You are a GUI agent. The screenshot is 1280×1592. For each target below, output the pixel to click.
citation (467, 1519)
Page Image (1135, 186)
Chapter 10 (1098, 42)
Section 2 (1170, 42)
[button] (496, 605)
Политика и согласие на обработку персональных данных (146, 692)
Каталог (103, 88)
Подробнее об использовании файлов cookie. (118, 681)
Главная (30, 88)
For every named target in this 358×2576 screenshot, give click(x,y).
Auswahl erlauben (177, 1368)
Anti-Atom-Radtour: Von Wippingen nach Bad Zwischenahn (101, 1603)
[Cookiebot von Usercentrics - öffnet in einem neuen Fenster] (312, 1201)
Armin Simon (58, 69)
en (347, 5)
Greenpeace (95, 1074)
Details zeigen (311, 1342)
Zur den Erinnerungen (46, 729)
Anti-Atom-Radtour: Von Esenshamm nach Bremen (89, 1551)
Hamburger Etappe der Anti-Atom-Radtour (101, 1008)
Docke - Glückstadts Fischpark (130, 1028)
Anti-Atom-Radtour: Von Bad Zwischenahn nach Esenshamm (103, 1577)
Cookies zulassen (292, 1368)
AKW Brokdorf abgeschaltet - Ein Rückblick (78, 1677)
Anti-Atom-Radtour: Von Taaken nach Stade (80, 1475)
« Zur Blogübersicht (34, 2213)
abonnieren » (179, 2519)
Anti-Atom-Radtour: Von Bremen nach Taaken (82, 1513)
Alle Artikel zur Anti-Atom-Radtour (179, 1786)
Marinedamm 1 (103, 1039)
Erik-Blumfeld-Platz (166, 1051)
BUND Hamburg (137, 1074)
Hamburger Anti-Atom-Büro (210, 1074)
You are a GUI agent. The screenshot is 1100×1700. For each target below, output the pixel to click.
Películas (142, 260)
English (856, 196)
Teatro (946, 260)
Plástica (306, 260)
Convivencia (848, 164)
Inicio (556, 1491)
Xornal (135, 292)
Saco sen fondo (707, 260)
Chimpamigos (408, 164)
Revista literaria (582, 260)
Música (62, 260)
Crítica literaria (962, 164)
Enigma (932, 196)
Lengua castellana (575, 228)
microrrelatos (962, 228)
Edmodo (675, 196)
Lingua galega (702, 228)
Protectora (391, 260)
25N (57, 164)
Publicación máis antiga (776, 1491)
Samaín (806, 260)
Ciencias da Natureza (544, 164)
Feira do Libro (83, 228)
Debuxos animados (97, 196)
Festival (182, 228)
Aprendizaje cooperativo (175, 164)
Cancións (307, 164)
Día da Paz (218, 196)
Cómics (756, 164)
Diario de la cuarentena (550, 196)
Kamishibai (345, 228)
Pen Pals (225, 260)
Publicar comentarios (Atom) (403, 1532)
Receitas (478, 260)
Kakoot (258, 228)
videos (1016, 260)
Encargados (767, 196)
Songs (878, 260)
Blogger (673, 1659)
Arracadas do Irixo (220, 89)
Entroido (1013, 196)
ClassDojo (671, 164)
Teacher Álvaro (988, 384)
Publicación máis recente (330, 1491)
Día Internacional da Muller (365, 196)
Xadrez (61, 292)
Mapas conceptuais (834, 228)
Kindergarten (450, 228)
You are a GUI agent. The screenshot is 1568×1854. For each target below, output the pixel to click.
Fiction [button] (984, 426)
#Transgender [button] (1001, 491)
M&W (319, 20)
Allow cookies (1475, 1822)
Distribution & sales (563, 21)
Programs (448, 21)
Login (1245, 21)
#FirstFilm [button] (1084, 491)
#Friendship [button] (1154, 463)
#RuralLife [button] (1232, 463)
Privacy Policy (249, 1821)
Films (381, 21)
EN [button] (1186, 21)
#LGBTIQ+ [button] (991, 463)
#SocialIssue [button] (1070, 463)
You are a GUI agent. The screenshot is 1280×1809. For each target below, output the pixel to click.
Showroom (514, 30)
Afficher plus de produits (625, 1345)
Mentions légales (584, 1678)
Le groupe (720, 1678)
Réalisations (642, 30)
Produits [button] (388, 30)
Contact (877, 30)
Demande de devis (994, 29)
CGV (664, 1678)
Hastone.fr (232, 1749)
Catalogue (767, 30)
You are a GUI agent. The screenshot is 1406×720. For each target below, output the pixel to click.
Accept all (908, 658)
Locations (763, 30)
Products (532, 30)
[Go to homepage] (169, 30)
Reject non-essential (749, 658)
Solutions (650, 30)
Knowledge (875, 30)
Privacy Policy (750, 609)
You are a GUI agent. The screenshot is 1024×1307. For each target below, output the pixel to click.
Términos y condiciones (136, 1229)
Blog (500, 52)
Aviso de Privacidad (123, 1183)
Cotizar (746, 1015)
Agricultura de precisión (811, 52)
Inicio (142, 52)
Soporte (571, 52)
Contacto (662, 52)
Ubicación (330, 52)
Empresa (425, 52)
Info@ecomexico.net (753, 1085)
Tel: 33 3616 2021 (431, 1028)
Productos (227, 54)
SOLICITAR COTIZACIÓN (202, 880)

########

What you will do
Set down exactly the lines of the material above from the one with "Contacto (662, 52)" through the end. Include both ends and nothing else.

Response to this exercise
Contacto (662, 52)
Ubicación (330, 52)
Empresa (425, 52)
Info@ecomexico.net (753, 1085)
Tel: 33 3616 2021 (431, 1028)
Productos (227, 54)
SOLICITAR COTIZACIÓN (202, 880)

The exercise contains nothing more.